我跟女房东到地产公司办好手续后,和游颍到附近的一间快餐店吃饭。

「我以为你不会考虑那个单位。」游颍说。

「租金便宜嘛!自力更生,就要知悭识俭。」我说。

「你做人就是坏在太有良心,你根本不用卖掉那层楼。」

「我不想在森身上得到任何利益。」我说。

「要我和大海帮忙搬屋吗?」游颍问我。

「只是相隔几条街,真不知道怎样搬。」

「律师楼有一辆客货车可以用。」游颍想起来。

「谢谢你。」我衷心地说。

「别说客套话嘛!没有爱情的时候,友情是很重要的。如果我失恋,我会搬进来住的啊!所以现在要帮忙。」

「你跟大海没事吧?」我奇怪她为什么又提到失恋。

「没有进步,算不算退步?」

「感情当然是不进则退的。」我说。

「大海又再在做爱时睡着了,况且我们做爱的次数越来越少,最近似乎大家都提不起兴趣。」

「那些性感的内衣不管用了吗?」

游颍苦笑:「性感的内衣只能带来一点冲击,新鲜感失去了,也就没有什么作用。」

「我最怀念的是我和森最后一次做爱,那一次,大家都很开心,在分手前能够有一次愉快的性爱,那是最甜蜜的回忆。」我说。

「是啊!总好过分手时已经不记得上次是什么时候做爱。」

「有几次跟森做爱的场面我是到现在还记得的。」我回忆说。

「是吗?有多少次?」游颍笑着问我。

「就是好几次嘛!」我脸红。

「我也有好几次,有时想想也很无奈,我和大海最开心的那几次都好象是很久以前的事。」

「我也曾问过森,长时间跟同一个女人做爱,会不会闷。」

「他怎么说?」

「他说不会。」

「我从前以为女人是没有性需要的,二十出头时,做爱只是为了满足男人,到了三十岁,才发现原来我也有需要的。」

「你猜男人怀念女人时会不会想起跟她的一次性爱呢?」我问游颍。

「我也不知道。」

「男人会不会比较进取,他们希望一次比一次进步,所以最好的一次应该还没有出现。」我说。

「那真要找一个男人来问一问。」游颍掩着嘴笑。

跟游颍分手后,我回到家里,飞奔到我的床上,用身体紧贴着床单,我真怀念我和森的最后一次,可惜新屋太小了,我不能带走这张床。

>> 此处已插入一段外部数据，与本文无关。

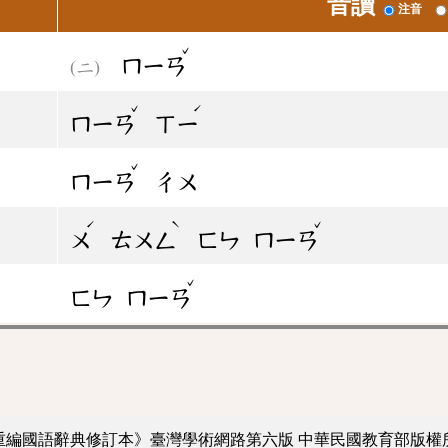
音讀
注音
ˇ
ㄇㄧㄢ
ˇ
ˊ
ㄇㄧㄢ
ㄒㄧ
ˇ
ㄇㄧㄢ
ㄔㄨ
ˊ
ˋ
ˇ
ㄨ
ㄊㄨㄥ
ㄈㄣ
ㄇㄧㄢ
ˇ
ㄈㄣ
ㄇㄧㄢ
重編國語辭典修訂本》臺灣學術網路第六版
中華民國教育部版權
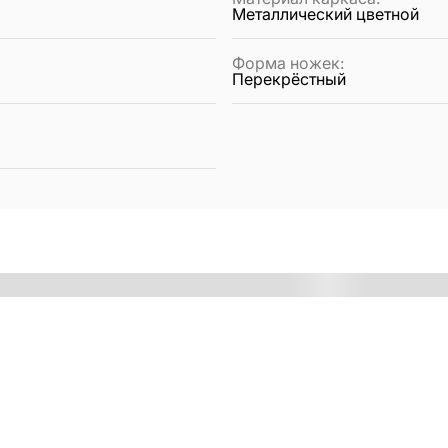
Металлический цветной
Форма ножек
:
Перекрёстный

搬屋前的一夜,我收拾东西,大部分家私都不能带走。床不能带走,我把床单和棉被带走,棉被是在秋凉时森买给我的。我把那幅「雪堡的天空」从墙上拆下来,用报纸包裹好。

有人来拍门,是郭笋。

「需要我帮忙吗?」

「我要带走的东西只有很少。」我说。

「我很喜欢这里的布置,大概不会改动的了。」郭笋说,「你有新的电话号码吗?」

「我很晚才去申请,新屋那边到现在还没有电话号码。」

「听说现在即使搬了屋也可以沿用旧的电话号码。」

「我想重新开始嘛!」我笑说。

「你跟你的粥店东主进展如何?」我关心她。

「明天我们一起去大屿山吃素。上了年纪的人只能有这种拍拖节目,不过我们打算迟些一起去学交际舞。」

「他会搬进来住吗?」

「怎么会呢?这是我自己的天地。」

「你跟他还没有?」我向郭笋打听她跟粥店东主的关系。

「人是越老越矜持啊!况且我还是不敢,之前的一个男人在看到我的裸体后便跑掉了。」郭笋尴尬地说。

「跑掉?」我吓了一跳。

「也许我的容貌保养得好,令他误会了,以为我的身材也保养得一样好。」郭笋笑着说。

「他真的立即就掉头跑?」我想象那个场面实在太滑稽了。

「不,他只是悄悄弄响传呼机,说有人传呼他,匆匆跑掉而已。」

「真是差劲!」

「他可能想象我有一双高耸的乳房,所以发现真相后很恐惧吧。」

「你不是你自己说得那么差的。」我安慰郭笋。

「想想那天也真是很滑稽的。」郭笋掩着嘴巴大笑。

「这一位粥店东主要是再敢跑掉,你就宰了他!」我跟郭笋说笑。

「好呀!宰了他,用来煲及第粥。」

「你跟唐先生吵架了?」郭笋问我。

「不是吵架那么简单。」郭笋提起森,又令我很难过。

「我看得出他是好男人,你们那么恩爱,我还以为你会和他结婚呢!」

一个会让男人在重要关头跑掉的女人的观察也不是太可信的。郭笋看错了,森是不会跟我结婚的。

郭笋见我不肯多说,也不再问。

「你连沙发、床、冰箱都留给我,我不用买了,这个冰箱还是新的呢!」郭笋顺手打开厨房里的冰箱。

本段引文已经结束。